> Instructions for the task:
As output, give the exact lines from the one containing "Les Vietnamiens de l’étranger, une ressource" through the end of the listing below, both included, without the pictures.

> Input:
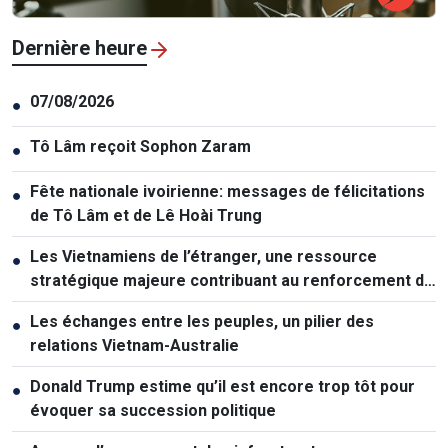
Dernière heure
07/08/2026
●
Tô Lâm reçoit Sophon Zaram
●
Fête nationale ivoirienne: messages de félicitations
●
de Tô Lâm et de Lê Hoài Trung
Les Vietnamiens de l’étranger, une ressource
●
stratégique majeure contribuant au renforcement de
la puissance nationale
Les échanges entre les peuples, un pilier des
●
relations Vietnam-Australie
Donald Trump estime qu’il est encore trop tôt pour
●
évoquer sa succession politique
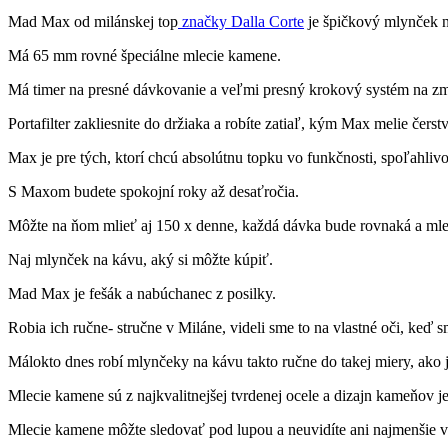
Mad Max od milánskej top
značky Dalla Corte
je špičkový mlynček na
Má 65 mm rovné špeciálne mlecie kamene.
Má timer na presné dávkovanie a veľmi presný krokový systém na zmen
Portafilter zakliesnite do držiaka a robíte zatiaľ, kým Max melie čerst
Max je pre tých, ktorí chcú absolútnu topku vo funkčnosti, spoľahlivos
S Maxom budete spokojní roky až desaťročia.
Môžte na ňom mlieť aj 150 x denne, každá dávka bude rovnaká a mlet
Naj mlynček na kávu, aký si môžte kúpiť.
Mad Max je fešák a nabúchanec z posilky.
Robia ich ručne- stručne v Miláne, videli sme to na vlastné oči, keď 
Málokto dnes robí mlynčeky na kávu takto ručne do takej miery, ako 
Mlecie kamene sú z najkvalitnejšej tvrdenej ocele a dizajn kameňov 
Mlecie kamene môžte sledovať pod lupou a neuvidíte ani najmenšie v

> Answer for the task:
Les Vietnamiens de l’étranger, une ressource
●
stratégique majeure contribuant au renforcement de
la puissance nationale
Les échanges entre les peuples, un pilier des
●
relations Vietnam-Australie
Donald Trump estime qu’il est encore trop tôt pour
●
évoquer sa succession politique
Mad Max od milánskej top
značky Dalla Corte
je špičkový mlynček na
Má 65 mm rovné špeciálne mlecie kamene.
Má timer na presné dávkovanie a veľmi presný krokový systém na zmen
Portafilter zakliesnite do držiaka a robíte zatiaľ, kým Max melie čerst
Max je pre tých, ktorí chcú absolútnu topku vo funkčnosti, spoľahlivos
S Maxom budete spokojní roky až desaťročia.
Môžte na ňom mlieť aj 150 x denne, každá dávka bude rovnaká a mlet
Naj mlynček na kávu, aký si môžte kúpiť.
Mad Max je fešák a nabúchanec z posilky.
Robia ich ručne- stručne v Miláne, videli sme to na vlastné oči, keď 
Málokto dnes robí mlynčeky na kávu takto ručne do takej miery, ako 
Mlecie kamene sú z najkvalitnejšej tvrdenej ocele a dizajn kameňov 
Mlecie kamene môžte sledovať pod lupou a neuvidíte ani najmenšie v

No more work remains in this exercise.